> **WHAT YOU ARE ASKED TO DO**: Retype, word for word, each line between the lines holding "d'un intégrisme exacerbé... Ce serait" and "Thêm giỏ hàng", inclusive, and leave the rest of the data alone.

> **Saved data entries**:

═══

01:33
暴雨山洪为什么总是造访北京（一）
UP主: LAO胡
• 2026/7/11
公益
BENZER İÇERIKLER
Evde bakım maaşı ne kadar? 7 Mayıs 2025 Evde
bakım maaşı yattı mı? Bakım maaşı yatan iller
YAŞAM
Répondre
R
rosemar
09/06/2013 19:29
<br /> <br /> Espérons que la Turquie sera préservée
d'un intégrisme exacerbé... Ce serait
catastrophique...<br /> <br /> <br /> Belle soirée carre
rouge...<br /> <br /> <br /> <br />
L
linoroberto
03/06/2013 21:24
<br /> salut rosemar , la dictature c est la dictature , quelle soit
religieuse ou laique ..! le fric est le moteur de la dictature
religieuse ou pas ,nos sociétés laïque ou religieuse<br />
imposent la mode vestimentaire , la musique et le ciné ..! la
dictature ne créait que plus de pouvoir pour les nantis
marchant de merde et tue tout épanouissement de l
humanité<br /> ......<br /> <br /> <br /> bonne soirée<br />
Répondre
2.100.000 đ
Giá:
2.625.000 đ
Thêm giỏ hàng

═══

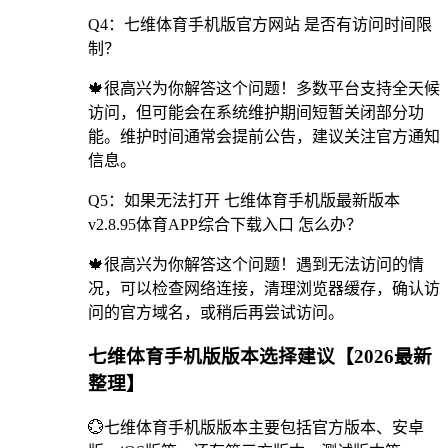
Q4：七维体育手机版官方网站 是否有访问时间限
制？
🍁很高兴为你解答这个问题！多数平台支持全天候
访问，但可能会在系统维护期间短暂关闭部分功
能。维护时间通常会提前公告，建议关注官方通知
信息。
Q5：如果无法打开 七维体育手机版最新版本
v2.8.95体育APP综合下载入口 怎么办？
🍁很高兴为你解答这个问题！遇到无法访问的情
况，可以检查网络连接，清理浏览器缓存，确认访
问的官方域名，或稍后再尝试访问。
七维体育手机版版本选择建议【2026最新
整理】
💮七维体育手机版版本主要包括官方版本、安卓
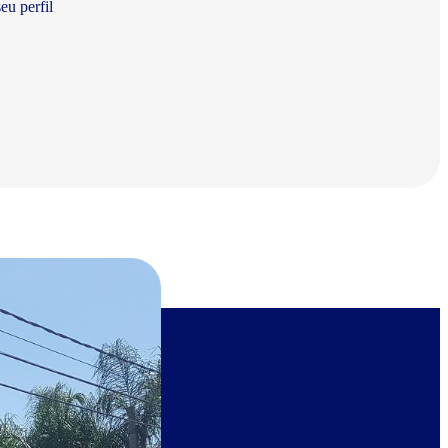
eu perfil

═══

> **FINAL ANSWER**:
d'un intégrisme exacerbé... Ce serait
catastrophique...<br /> <br /> <br /> Belle soirée carre
rouge...<br /> <br /> <br /> <br />
L
linoroberto
03/06/2013 21:24
<br /> salut rosemar , la dictature c est la dictature , quelle soit
religieuse ou laique ..! le fric est le moteur de la dictature
religieuse ou pas ,nos sociétés laïque ou religieuse<br />
imposent la mode vestimentaire , la musique et le ciné ..! la
dictature ne créait que plus de pouvoir pour les nantis
marchant de merde et tue tout épanouissement de l
humanité<br /> ......<br /> <br /> <br /> bonne soirée<br />
Répondre
2.100.000 đ
Giá:
2.625.000 đ
Thêm giỏ hàng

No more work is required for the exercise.